It took HELB a while to realize what befell some of its beneficiaries. At the beginning of the year, HELB Chief Executive Officer Charles Ringera announced that if its target of Ksh 4.9 billion is not achieved, a third of the 370,000 students in universities and technical and vocational education and training (TVET) colleges who are beneficiaries will not get loans for remaining part of the 2019/2020.
Of the Ksh 4.9 Billion, HELB is already falling short of its target by Ksh 55.6 million which it has been forced to write off after it established that 653 beneficiaries have since passed on. 110 of the beneficiaries were killed in the April 2015 Garissa University terror attack that claimed 147 people, amounting to Ksh 7.82 million loss to the financier.
This amount accumulates to Ksh 7.7 Billion HELB is struggling to recover from some 78,328 loan defaulters as of 31 December last year.

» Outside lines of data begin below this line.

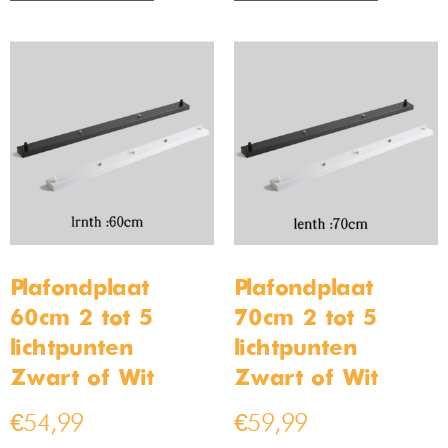
Plafondplaat
Plafondplaat
60cm 2 tot 5
70cm 2 tot 5
lichtpunten –
lichtpunten –
Zwart of Wit
Zwart of Wit
€
54,99
€
59,99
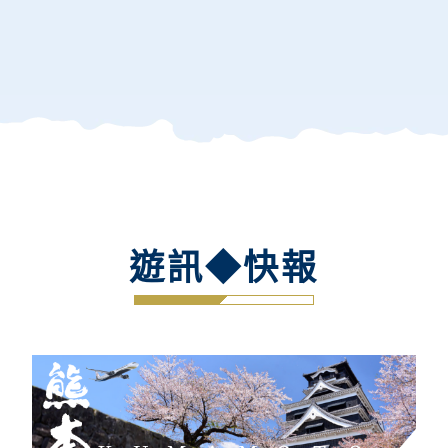
遊訊◆快報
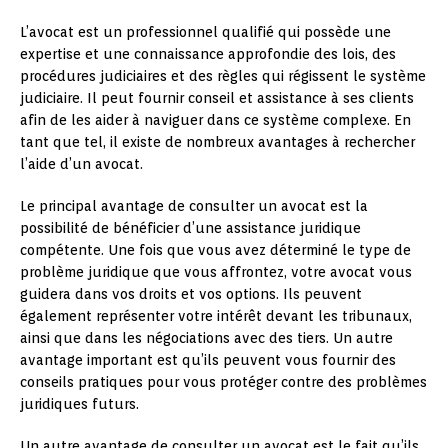
L’avocat est un professionnel qualifié qui possède une
expertise et une connaissance approfondie des lois, des
procédures judiciaires et des règles qui régissent le système
judiciaire. Il peut fournir conseil et assistance à ses clients
afin de les aider à naviguer dans ce système complexe. En
tant que tel, il existe de nombreux avantages à rechercher
l’aide d’un avocat.
Le principal avantage de consulter un avocat est la
possibilité de bénéficier d’une assistance juridique
compétente. Une fois que vous avez déterminé le type de
problème juridique que vous affrontez, votre avocat vous
guidera dans vos droits et vos options. Ils peuvent
également représenter votre intérêt devant les tribunaux,
ainsi que dans les négociations avec des tiers. Un autre
avantage important est qu’ils peuvent vous fournir des
conseils pratiques pour vous protéger contre des problèmes
juridiques futurs.
Un autre avantage de consulter un avocat est le fait qu’ils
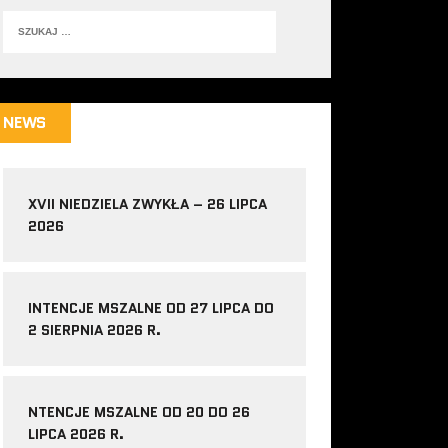
NEWS
XVII NIEDZIELA ZWYKŁA – 26 LIPCA
2026
INTENCJE MSZALNE OD 27 LIPCA DO
2 SIERPNIA 2026 R.
NTENCJE MSZALNE OD 20 DO 26
LIPCA 2026 R.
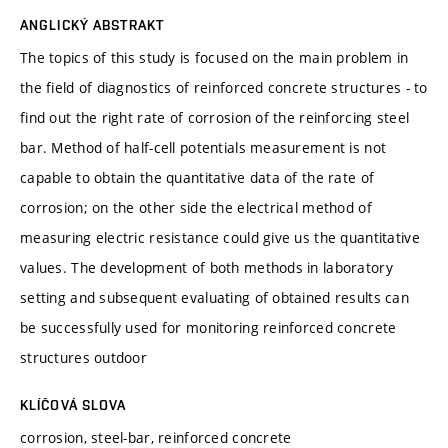
ANGLICKÝ ABSTRAKT
The topics of this study is focused on the main problem in
the field of diagnostics of reinforced concrete structures - to
find out the right rate of corrosion of the reinforcing steel
bar. Method of half-cell potentials measurement is not
capable to obtain the quantitative data of the rate of
corrosion; on the other side the electrical method of
measuring electric resistance could give us the quantitative
values. The development of both methods in laboratory
setting and subsequent evaluating of obtained results can
be successfully used for monitoring reinforced concrete
structures outdoor
KLÍČOVÁ SLOVA
corrosion, steel-bar, reinforced concrete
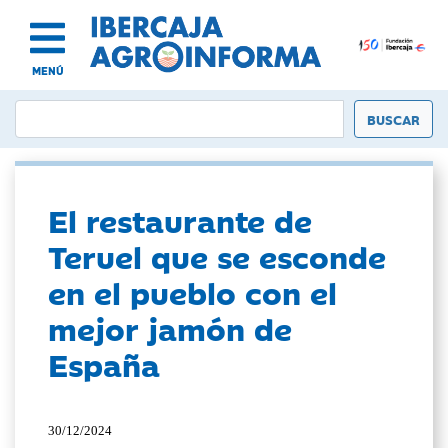
MENÚ
El restaurante de
Teruel que se esconde
en el pueblo con el
mejor jamón de
España
30/12/2024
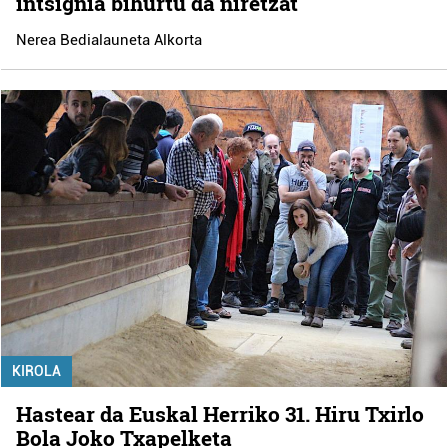
intsignia bihurtu da niretzat"
Nerea Bedialauneta Alkorta
KIROLA
Hastear da Euskal Herriko 31. Hiru Txirlo
Bola Joko Txapelketa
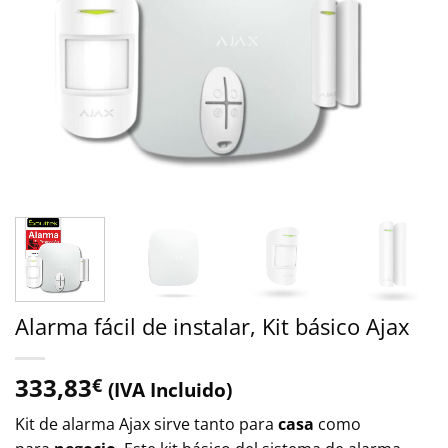
Alarma fácil de instalar, Kit básico Ajax
333,83
€
(IVA Incluido)
Kit de alarma Ajax sirve tanto para
casa
como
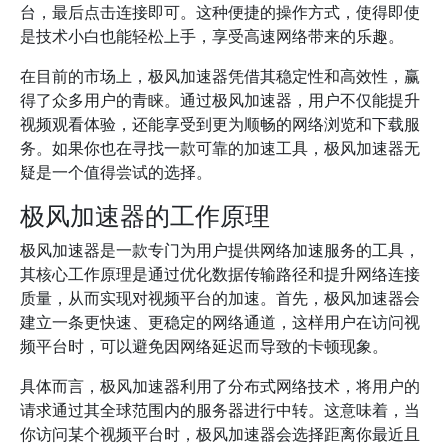
台，最后点击连接即可。这种便捷的操作方式，使得即使
是技术小白也能轻松上手，享受高速网络带来的乐趣。
在目前的市场上，极风加速器凭借其稳定性和高效性，赢
得了众多用户的青睐。通过极风加速器，用户不仅能提升
视频观看体验，还能享受到更为顺畅的网络浏览和下载服
务。如果你也在寻找一款可靠的加速工具，极风加速器无
疑是一个值得尝试的选择。
极风加速器的工作原理
极风加速器是一款专门为用户提供网络加速服务的工具，
其核心工作原理是通过优化数据传输路径和提升网络连接
质量，从而实现对视频平台的加速。首先，极风加速器会
建立一条更快速、更稳定的网络通道，这样用户在访问视
频平台时，可以避免因网络延迟而导致的卡顿现象。
具体而言，极风加速器利用了分布式网络技术，将用户的
请求通过其全球范围内的服务器进行中转。这意味着，当
你访问某个视频平台时，极风加速器会选择距离你最近且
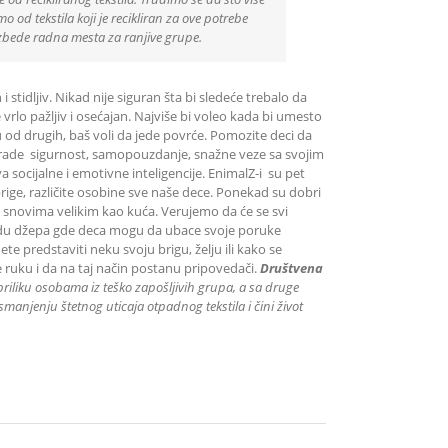
 od tekstila koji je recikliran za ove potrebe
zbede radna mesta za ranjive grupe.
i stidljiv. Nikad nije siguran šta bi sledeće trebalo da
e vrlo pažljiv i osećajan. Najviše bi voleo kada bi umesto
liku od drugih, baš voli da jede povrće. Pomozite deci da
ni grade sigurnost, samopouzdanje, snažne veze sa svojim
socijalne i emotivne inteligencije. EnimalZ-i su pet
brige, različite osobine sve naše dece. Ponekad su dobri
 sa snovima velikim kao kuća. Verujemo da će se svi
vidu džepa gde deca mogu da ubace svoje poruke
predstaviti neku svoju brigu, želju ili kako se
 ruku i da na taj način postanu pripovedači.
Društvena
priliku
osobama iz teško zapošljivih grupa
, a sa druge
manjenju štetnog uticaja otpadnog tekstila i čini život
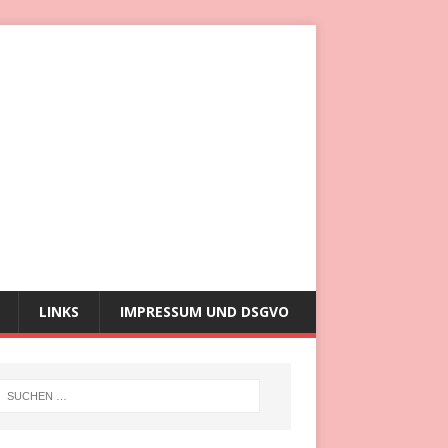
LINKS
IMPRESSUM UND DSGVO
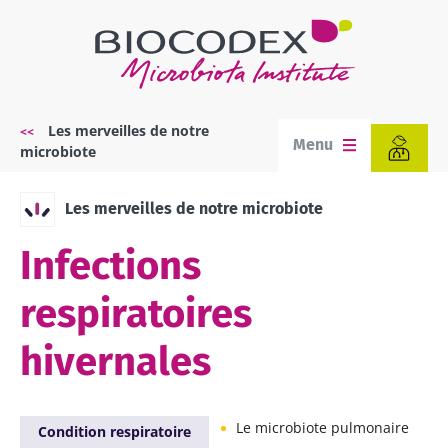
Aller
au
contenu
principal
Les merveilles de notre
Fil
Menu
microbiote
d'Ariane
Les merveilles de notre microbiote
Infections
respiratoires
hivernales
Le microbiote pulmonaire
Condition respiratoire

In the past 24 years, HELB has put more than 946,000 students in universities and Technical and Vocational Education and Training (TVET) Colleges, disbursing over Ksh 110 Billion.
Despite continued warnings of prosecution, credit bureau listings, and deployment of specialized debt recovery agents, past beneficiaries have been defiant and unnerved about repaying their debts. HELB missed its half-year collections target by around Ksh100 million to collect Ksh2.2 billion against the Ksh2.3 billion target.
In November last year, HELB threatened to name and publish photos of those who defaulted the repayment of the loan since 1975 on local dailies and gave them a 30-day deadline, failure to which would result in legal recourse. But this course of action was not well received by the public, forcing the agency to back down.